Posted by Helena Cobban
March 2, 2004 9:16 AM EST | Link
Filed in Iraq 2003 thru June 2005

I am just saddened beyond words by today's bombings in Kerbala and Kazimiya (Baghdad).

There is something particularly sickening about people launching such horrific attacks at times of particular religious/community significance. I recall the recent dual attacks against the Iraqi Kurdish leaders during their celebration of Nowruz-- and also, a couple of years ago, in Israel, the suicide bombing against the families celebrating Pesach in the Park Hotel in Netanya.

Enough! Enough!

Regarding the Nowruz bombings and the latest attacks, one can only up to this point speculate whether the same person/organization is beyond both sets of incidents, and if so who that might be. I seem to recall the Kurds had found a suspect?

This is all so eerily reminiscent for me of the early days of the Lebanese civil war in April, May, and June of 1975, which I lived through from day to day. None of us knew what was coming next.

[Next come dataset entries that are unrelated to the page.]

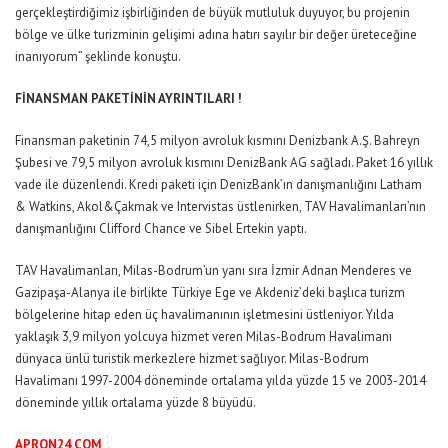
gerçekleştirdiğimiz işbirliğinden de büyük mutluluk duyuyor, bu projenin
bölge ve ülke turizminin gelişimi adına hatırı sayılır bir değer üreteceğine
inanıyorum” şeklinde konuştu.
FİNANSMAN PAKETİNİN AYRINTILARI !
Finansman paketinin 74,5 milyon avroluk kısmını Denizbank A.Ş. Bahreyn
Şubesi ve 79,5 milyon avroluk kısmını DenizBank AG sağladı. Paket 16 yıllık
vade ile düzenlendi. Kredi paketi için DenizBank’ın danışmanlığını Latham
& Watkins, Akol&Çakmak ve Intervistas üstlenirken, TAV Havalimanları’nın
danışmanlığını Clifford Chance ve Sibel Ertekin yaptı.
TAV Havalimanları, Milas-Bodrum’un yanı sıra İzmir Adnan Menderes ve
Gazipaşa-Alanya ile birlikte Türkiye Ege ve Akdeniz’deki başlıca turizm
bölgelerine hitap eden üç havalimanının işletmesini üstleniyor. Yılda
yaklaşık 3,9 milyon yolcuya hizmet veren Milas-Bodrum Havalimanı
dünyaca ünlü turistik merkezlere hizmet sağlıyor. Milas-Bodrum
Havalimanı 1997-2004 döneminde ortalama yılda yüzde 15 ve 2003-2014
döneminde yıllık ortalama yüzde 8 büyüdü.
APRON24.COM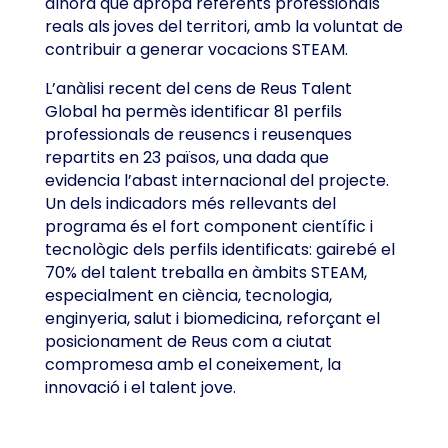
alhora que apropa referents professionals
reals als joves del territori, amb la voluntat de
contribuir a generar vocacions STEAM.
L’anàlisi recent del cens de Reus Talent
Global ha permès identificar 81 perfils
professionals de reusencs i reusenques
repartits en 23 països, una dada que
evidencia l’abast internacional del projecte.
Un dels indicadors més rellevants del
programa és el fort component científic i
tecnològic dels perfils identificats: gairebé el
70% del talent treballa en àmbits STEAM,
especialment en ciència, tecnologia,
enginyeria, salut i biomedicina, reforçant el
posicionament de Reus com a ciutat
compromesa amb el coneixement, la
innovació i el talent jove.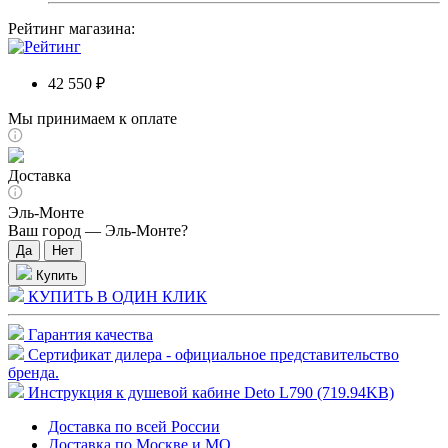
Рейтинг магазина:
42 550 ₽
Мы принимаем к оплате
Доставка
Эль-Монте
Ваш город —
Эль-Монте
?
Купить
КУПИТЬ В ОДИН КЛИК
Гарантия качества
Сертификат дилера - официальное представительство
бренда.
Инструкция к душевой кабине Deto L790 (719.94KB)
Доставка по всей России
Доставка по Москве и МО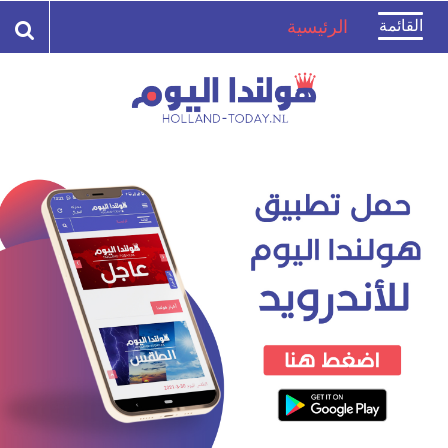
Toggle
القائمة
الرئيسية
navigation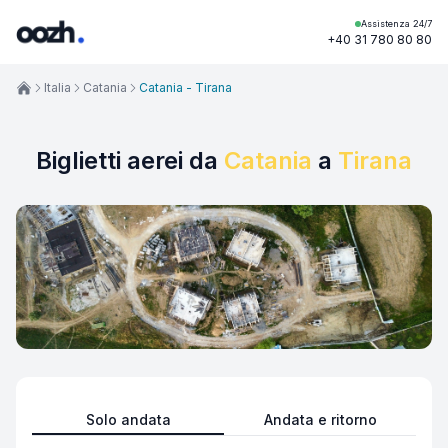
Assistenza 24/7
+40 31 780 80 80
Italia
Catania
Catania - Tirana
Biglietti aerei da
Catania
a
Tirana
Solo andata
Andata e ritorno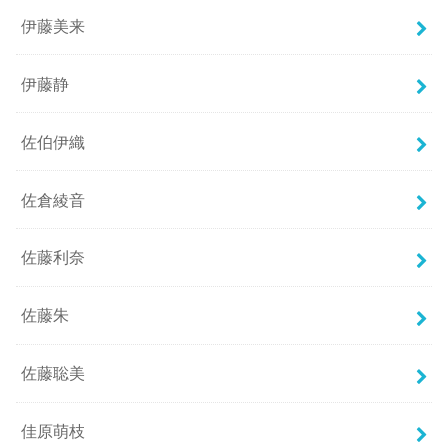
伊藤美来
伊藤静
佐伯伊織
佐倉綾音
佐藤利奈
佐藤朱
佐藤聡美
佳原萌枝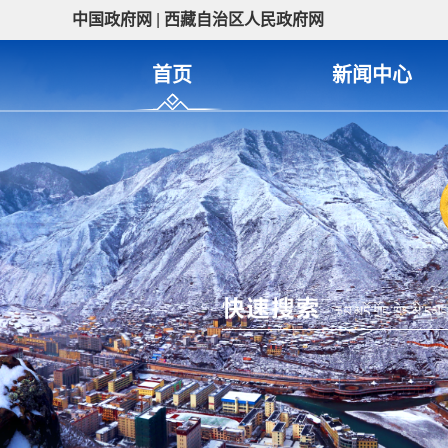
中国政府网
|
西藏自治区人民政府网
首页
新闻中心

In those days, the "tinder" for conflagration was everywhere present in terms of old resentments, etc, etc. Plus there was no effective state apparatus that could guarantee public security. (Many Lebanese people have always had a strong anti-government cast to their thinking, and the state there had been kept weak and impotent by design.) But there were definitely foreign hands stirring things up, as well. Certainly the Israelis were active, building up their ties with some of the Maronite extremists who wanted to eradicate the Palestinians' political/military presence in Lebanon. But the Palestinians themselves, the Syrians, Iraqis, Saudis, and all other regional and world powers were also all eager to pursue their own ends inside Lebanon at that time....

That's what happens when you don't have a functioning state: everyone else from the neighborhood and from far beyond piles in and treats the country and its existing divisions like a football field on which they can kick around their own private grudges over the corpses of the country's people.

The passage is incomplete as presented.